O Boavista regressou às vitórias na II Liga (repetindo o resultado do último fim-de-semana, na Taça), ao bater a Oliveireinse por uma bola a zero. Num Estádio do Bessa, uma vez mais, muito bem composto de público, Sidnei, aos 4 minutos, fixou o resultado final.

Para o duelo frente à turma de Oliveira de Azeméis, Rui Bento apenas efectuou uma alteração relativamente ao triunfo frente ao Lousada, trocando o guarda-redes (entrou Sérgio Leite para o lugar de Trigueira). De resto, o 4-3-3 habitual, com Rui Lima e Pedro Moreira, os médios-interiores, a terem a função de gizar os lances de ataque do Boavista.

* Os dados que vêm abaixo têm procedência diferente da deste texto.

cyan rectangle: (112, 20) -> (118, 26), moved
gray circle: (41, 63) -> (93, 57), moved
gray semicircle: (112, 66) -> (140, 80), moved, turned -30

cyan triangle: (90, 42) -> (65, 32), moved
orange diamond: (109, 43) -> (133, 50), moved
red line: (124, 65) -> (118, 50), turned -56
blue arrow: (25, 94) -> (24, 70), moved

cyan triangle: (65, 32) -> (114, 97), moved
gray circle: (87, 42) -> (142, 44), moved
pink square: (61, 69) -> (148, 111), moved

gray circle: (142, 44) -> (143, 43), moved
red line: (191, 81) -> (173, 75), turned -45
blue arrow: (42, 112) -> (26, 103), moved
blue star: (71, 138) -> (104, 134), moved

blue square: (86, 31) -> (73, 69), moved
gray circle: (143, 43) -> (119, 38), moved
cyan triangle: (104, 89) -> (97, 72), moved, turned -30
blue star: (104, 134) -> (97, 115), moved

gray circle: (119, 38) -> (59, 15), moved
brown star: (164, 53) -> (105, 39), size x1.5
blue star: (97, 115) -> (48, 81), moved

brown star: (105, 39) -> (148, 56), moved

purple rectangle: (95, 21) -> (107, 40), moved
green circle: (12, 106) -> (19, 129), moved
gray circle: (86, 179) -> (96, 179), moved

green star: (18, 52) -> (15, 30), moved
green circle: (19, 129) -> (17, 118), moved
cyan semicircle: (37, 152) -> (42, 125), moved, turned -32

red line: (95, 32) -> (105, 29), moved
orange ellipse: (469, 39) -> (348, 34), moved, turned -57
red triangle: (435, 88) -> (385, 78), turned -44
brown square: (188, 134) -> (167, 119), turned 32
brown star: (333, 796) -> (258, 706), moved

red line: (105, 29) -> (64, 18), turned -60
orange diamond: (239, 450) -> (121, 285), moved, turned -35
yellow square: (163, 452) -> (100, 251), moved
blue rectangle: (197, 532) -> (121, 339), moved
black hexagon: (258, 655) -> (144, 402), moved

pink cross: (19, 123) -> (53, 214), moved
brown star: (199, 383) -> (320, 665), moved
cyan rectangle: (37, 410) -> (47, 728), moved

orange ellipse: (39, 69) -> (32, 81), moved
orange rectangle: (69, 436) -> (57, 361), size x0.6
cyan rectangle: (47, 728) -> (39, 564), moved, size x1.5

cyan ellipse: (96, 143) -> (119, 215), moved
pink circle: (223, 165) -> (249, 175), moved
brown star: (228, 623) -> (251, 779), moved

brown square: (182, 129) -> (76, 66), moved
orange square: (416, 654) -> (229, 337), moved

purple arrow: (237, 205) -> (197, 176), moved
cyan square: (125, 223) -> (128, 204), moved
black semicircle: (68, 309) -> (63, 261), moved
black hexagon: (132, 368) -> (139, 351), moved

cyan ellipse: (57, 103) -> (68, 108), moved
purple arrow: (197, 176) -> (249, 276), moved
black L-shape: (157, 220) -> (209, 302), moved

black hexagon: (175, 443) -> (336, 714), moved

Começou bem o Boavista, fortemente apoiado pelos seus adeptos, e numa jogada muito bem construída, pela esquerda: Rui Lima, como é seu timbre, é oportuno a ocupar o espaço vazio neste flanco, coloca em Pedro Moreira, que, com um excelente passe a rasgar, desmarca Sidnei que, cara-a-cara com o guardião Jorge Silva, não perdoa e faz o primeiro e único tento do encontro. Aliás, foi, essencialmente, pela ala esquerda que o BFC continua a colocar o adversário “em sentido”, com um Gilberto extremamente ofensivo e um Sidnei irrequieto, apoiados por Rui Lima. A Oliveirense, por seu turno, apostando numa transição rápida para o ataque (baseada em lançamentos longos), apenas chegava à área axadrezada através de lances de bola parada que resultavam em cruzamentos. No entanto, a defesa do Boavista e o guarda-redes Sérgio Leite conseguiam, com maior ou menor dificuldade, evitar que a Oliveirense criasse perigo.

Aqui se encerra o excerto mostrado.